Raw, liquidy black pooled in her palms. When she opened her hands, it splattered on the ground at her feet, away from Nauru or anyone else, and plants withered away around her feet.
Nekana was laying down, holding Miri close with her head, but she also saw. “Rosalea… Rosalea, that is not human magic.”
“I lost my liana. I lived. It is twisted. Maybe that is what this is. I just… I cannot let anyone else go. I cannot stand by any longer. I… feel different, off…”
Amalia looked pointedly at her mother, Ask her, she willed.
Nekana stared. Taigan spoke politely, “It is lucky she found the resolve to connect to it. Three wolves surrounded us, and two more thought about coming into us. Where is Bazil?”
“Here,” he said, materializing from shadows. He limped terribly. He was now also missing an ear, and a good portion of his tail. “There was an ambush, in the den. My shadow movement both almost got me killed and saved my life. Sorry, I was… staring.”
Bazil’s magic was a mystery. He was the only wolf with an affinity for a lack of light. There were a few other mystics of different species that had it. Amalia thought it was a sign of the magic twisting from a too-old Moryshin growing too weak to stop the corrupting influence magic had on all of them.

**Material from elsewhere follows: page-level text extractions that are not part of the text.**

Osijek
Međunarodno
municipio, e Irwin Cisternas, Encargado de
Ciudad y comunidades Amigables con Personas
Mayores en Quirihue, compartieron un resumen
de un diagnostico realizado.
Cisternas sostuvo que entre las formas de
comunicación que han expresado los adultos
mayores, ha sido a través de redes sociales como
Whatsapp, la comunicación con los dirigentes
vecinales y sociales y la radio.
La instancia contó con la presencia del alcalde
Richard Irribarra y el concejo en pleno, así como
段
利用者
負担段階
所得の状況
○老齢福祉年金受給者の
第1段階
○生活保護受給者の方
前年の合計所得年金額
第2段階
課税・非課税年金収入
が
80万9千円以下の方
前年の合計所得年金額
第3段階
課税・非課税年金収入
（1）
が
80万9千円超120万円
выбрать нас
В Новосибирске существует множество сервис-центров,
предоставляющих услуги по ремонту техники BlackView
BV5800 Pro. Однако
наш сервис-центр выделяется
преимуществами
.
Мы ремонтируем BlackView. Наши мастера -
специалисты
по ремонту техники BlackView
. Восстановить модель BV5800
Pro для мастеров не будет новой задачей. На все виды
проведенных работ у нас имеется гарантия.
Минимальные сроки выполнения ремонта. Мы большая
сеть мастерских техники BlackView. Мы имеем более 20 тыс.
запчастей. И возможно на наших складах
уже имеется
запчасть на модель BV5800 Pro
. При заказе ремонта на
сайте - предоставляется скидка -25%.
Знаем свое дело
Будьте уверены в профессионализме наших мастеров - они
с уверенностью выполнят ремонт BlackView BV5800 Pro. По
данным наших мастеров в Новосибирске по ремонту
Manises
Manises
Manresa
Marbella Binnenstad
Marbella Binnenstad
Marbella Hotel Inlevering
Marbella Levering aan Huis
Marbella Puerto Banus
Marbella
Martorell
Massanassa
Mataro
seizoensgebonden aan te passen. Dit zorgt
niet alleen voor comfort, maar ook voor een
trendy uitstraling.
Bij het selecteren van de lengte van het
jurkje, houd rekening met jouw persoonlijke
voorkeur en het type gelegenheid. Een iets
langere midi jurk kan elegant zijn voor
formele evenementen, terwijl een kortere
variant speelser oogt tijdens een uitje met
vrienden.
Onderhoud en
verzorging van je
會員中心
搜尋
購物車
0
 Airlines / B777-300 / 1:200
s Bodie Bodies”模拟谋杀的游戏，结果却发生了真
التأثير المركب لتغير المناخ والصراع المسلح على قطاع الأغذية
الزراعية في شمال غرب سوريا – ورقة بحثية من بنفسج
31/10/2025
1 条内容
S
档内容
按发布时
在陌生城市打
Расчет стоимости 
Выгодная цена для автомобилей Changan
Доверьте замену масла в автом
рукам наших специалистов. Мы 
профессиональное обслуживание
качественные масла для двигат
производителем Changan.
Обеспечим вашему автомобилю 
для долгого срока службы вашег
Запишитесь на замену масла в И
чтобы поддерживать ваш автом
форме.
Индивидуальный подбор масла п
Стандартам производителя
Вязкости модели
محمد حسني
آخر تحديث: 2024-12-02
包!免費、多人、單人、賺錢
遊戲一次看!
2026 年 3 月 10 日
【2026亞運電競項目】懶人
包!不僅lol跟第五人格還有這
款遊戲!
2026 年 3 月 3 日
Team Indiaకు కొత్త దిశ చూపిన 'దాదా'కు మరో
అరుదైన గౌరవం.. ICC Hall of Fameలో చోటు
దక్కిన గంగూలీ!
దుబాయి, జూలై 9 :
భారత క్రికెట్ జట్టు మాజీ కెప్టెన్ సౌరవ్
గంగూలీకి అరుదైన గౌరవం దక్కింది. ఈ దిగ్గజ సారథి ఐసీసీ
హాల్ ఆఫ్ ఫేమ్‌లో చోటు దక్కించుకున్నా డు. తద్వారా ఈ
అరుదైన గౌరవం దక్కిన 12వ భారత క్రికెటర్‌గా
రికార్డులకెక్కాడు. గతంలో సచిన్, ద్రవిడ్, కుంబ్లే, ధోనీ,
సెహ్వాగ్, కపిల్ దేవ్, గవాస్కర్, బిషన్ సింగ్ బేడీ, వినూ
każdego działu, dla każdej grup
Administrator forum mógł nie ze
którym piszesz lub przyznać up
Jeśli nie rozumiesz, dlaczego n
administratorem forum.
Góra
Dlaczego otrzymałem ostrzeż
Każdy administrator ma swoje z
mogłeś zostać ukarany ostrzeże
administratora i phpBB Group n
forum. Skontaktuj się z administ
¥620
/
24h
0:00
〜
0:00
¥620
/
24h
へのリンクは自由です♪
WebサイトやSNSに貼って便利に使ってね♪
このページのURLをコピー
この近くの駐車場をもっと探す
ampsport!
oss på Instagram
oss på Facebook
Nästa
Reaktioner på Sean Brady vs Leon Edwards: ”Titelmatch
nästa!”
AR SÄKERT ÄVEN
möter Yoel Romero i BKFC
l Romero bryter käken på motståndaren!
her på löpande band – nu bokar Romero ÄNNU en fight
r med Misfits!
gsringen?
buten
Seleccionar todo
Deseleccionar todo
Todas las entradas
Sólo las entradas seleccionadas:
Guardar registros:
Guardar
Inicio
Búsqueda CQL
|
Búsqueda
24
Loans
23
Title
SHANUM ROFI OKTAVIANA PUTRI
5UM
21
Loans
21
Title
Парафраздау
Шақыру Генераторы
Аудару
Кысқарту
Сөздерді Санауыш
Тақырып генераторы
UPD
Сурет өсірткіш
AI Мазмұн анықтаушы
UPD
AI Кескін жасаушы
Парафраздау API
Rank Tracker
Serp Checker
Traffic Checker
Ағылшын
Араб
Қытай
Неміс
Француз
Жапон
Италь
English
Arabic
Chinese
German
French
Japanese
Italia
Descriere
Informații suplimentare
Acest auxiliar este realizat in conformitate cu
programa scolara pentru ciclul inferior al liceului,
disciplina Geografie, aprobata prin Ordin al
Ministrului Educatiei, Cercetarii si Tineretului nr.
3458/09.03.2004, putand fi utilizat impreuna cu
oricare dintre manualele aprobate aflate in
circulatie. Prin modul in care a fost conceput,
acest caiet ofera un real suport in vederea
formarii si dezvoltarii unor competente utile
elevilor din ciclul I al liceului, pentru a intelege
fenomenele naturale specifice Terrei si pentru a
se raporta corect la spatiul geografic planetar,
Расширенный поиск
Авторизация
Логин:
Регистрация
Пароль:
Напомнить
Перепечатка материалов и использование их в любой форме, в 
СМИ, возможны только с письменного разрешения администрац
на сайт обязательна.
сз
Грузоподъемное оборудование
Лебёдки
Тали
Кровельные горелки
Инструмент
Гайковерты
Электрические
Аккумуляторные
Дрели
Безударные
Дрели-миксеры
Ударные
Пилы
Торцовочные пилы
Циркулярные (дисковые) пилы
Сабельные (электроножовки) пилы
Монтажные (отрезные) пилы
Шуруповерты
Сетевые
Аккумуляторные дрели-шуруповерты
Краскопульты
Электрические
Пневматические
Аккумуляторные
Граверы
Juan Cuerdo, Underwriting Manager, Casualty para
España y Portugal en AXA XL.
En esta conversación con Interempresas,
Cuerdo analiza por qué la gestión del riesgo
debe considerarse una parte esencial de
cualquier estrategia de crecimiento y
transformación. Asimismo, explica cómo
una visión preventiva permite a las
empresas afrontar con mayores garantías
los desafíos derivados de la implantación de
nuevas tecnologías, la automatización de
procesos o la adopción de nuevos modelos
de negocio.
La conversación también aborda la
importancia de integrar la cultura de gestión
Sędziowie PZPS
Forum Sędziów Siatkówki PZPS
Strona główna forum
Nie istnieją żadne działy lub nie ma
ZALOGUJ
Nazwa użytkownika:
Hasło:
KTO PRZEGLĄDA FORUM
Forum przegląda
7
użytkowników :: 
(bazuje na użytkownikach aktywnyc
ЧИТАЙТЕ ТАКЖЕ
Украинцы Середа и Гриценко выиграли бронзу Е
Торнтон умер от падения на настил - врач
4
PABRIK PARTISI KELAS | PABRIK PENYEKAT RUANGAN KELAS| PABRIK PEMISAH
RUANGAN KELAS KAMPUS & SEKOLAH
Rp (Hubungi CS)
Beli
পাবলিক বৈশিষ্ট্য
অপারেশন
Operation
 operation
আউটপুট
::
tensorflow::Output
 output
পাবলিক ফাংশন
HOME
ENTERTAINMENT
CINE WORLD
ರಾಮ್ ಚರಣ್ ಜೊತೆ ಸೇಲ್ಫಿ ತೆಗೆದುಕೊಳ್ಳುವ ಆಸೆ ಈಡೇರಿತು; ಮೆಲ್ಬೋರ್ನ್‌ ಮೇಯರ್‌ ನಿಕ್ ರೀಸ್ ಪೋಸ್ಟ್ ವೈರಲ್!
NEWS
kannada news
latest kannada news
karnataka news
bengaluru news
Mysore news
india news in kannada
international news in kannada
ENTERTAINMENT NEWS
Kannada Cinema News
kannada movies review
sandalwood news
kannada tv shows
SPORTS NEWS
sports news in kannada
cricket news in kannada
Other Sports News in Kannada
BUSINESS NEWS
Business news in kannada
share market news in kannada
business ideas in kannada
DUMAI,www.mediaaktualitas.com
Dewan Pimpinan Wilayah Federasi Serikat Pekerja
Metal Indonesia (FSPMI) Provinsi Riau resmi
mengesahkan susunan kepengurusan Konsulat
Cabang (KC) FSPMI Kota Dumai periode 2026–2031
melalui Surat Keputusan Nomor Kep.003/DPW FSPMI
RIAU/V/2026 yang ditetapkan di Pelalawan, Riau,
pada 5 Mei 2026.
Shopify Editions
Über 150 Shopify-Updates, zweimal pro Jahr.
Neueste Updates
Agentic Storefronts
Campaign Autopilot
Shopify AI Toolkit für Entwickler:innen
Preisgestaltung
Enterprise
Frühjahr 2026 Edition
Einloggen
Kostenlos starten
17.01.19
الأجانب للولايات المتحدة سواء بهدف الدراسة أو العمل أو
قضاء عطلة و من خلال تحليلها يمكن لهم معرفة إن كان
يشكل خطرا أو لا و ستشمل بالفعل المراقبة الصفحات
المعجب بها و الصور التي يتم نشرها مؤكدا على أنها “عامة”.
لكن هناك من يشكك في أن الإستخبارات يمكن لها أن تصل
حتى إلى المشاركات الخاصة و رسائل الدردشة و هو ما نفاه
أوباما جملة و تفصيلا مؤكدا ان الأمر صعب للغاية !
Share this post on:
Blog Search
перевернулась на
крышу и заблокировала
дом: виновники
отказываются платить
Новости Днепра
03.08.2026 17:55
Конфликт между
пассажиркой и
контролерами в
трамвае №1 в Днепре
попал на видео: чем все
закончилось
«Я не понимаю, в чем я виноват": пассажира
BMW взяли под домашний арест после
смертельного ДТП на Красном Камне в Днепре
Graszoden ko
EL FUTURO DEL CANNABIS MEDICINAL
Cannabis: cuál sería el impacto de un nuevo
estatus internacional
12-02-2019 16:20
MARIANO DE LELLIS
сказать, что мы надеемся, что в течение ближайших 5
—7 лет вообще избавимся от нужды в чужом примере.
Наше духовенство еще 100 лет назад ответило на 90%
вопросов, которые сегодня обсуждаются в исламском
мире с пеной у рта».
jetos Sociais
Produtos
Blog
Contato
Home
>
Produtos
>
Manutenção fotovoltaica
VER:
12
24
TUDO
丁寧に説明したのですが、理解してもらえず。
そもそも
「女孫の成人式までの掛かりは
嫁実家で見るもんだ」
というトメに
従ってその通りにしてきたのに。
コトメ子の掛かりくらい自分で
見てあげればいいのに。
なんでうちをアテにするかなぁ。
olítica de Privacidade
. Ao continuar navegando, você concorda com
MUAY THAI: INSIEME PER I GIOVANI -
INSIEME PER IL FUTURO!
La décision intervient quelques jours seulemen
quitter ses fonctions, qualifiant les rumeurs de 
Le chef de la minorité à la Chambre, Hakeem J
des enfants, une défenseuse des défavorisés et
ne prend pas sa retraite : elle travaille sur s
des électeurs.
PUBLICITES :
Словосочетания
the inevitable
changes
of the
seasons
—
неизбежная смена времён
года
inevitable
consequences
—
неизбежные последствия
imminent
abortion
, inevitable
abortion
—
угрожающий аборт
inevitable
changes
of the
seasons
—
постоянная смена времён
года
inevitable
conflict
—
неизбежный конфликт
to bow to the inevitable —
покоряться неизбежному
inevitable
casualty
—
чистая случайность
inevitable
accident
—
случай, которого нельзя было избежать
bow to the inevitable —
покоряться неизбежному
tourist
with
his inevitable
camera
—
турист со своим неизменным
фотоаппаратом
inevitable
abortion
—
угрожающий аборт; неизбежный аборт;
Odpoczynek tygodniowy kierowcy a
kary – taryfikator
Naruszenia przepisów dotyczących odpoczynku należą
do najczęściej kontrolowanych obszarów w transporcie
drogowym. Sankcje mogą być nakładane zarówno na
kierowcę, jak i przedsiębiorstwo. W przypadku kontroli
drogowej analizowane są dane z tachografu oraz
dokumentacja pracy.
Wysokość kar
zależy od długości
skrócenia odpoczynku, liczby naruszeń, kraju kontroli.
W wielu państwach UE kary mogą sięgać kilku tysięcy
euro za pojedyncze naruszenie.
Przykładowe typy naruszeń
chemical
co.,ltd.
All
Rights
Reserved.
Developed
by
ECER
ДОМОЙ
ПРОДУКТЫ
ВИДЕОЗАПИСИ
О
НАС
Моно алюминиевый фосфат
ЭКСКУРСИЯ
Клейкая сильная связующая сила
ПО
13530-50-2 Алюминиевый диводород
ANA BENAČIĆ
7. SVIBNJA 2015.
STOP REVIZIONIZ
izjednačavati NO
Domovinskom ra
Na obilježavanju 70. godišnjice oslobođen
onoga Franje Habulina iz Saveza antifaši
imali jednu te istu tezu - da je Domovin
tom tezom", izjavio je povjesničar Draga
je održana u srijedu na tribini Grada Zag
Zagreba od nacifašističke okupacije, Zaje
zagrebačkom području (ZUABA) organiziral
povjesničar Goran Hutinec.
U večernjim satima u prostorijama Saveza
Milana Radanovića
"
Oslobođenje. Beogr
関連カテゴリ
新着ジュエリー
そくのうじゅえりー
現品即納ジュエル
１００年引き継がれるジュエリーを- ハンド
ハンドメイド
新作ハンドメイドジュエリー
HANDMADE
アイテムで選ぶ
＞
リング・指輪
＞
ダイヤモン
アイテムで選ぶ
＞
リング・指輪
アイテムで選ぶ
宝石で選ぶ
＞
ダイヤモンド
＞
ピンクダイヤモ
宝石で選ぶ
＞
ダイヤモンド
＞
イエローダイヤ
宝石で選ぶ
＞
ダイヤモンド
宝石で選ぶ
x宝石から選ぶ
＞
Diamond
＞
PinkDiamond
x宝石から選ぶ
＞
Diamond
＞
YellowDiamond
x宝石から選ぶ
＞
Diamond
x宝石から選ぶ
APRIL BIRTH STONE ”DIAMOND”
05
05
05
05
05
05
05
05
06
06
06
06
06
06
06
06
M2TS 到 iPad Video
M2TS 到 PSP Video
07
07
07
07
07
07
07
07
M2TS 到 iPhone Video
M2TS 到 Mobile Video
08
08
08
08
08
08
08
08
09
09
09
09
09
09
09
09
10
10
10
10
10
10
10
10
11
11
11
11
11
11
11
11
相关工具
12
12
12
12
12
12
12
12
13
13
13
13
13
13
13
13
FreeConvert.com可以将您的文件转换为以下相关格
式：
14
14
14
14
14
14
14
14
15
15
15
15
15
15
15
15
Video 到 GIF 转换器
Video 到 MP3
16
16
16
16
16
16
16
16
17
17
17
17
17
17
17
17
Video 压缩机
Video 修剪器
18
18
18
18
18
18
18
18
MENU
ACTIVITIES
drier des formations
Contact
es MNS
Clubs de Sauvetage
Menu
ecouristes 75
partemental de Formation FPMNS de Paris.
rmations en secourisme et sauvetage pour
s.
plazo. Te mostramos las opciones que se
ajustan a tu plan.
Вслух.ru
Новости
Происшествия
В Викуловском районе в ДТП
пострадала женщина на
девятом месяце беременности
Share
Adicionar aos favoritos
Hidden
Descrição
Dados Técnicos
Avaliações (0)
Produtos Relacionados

But Rosalea’s was not a mystery.
“Where is Nakai?” Rosalea asked.
“Dragon,” Raisa said flatly.
Amalia felt a temptation to interject, and ask the question for her mother before the conversation shifted. “Rosalea—”
***
“Then we go and get him,” Rosalea said. No more. The dragon is the biggest problem. Maybe this new access to magic I have can solve it. The wolves all stared at her. “We have a strong array of magic between all of us. Whatever the dragon is doing cannot be kind. What good is a Moryshin that will not even see you to help you? What will he do? Stop you from re-entering the forest? Is it worth losing Nakai?”
Nekana breathed out slowly. “There are caves ahead where the dragon is probably hiding. We may not have powers if we leave the boundaries.”
“I will try it,” Raisa said.
Rosalea was not that surprised that Raisa supported the idea. She hated the dragon, gods, and even the Moryshin pretty openly. She could not feel good after what Connall had shown he was doing.
Her family stared at her. “What? I’m going to die anyway.” She shifted her poisoned legs a little. “Probably when this stuff reaches my heart. And after that last fight, I’ve only got a few more spells in me.”
In the rising gray light of the dawn, it became evident as everyone studied her. The lurid sick-green mark had twined its way up her legs and around her chest in a visible way.
“I can do one thing for my brother. I can find out if I can cross the barrier and keep my magic. And if I do not? If I become normal or I die? Maybe being without magic is the trick to being cured. Please.”
Nekana breathed out slowly. “All right,” she said softly. She got up and pressed her forehead to Raisa’s.
Rosalea would have gone after the dragon on her own if she could have so she could save them all. I could not stand you, but I think I should have been more like you all along. Just thinking about losing any of them, about letting Gods or Fate or whatever push her another inch summoned the dark aura.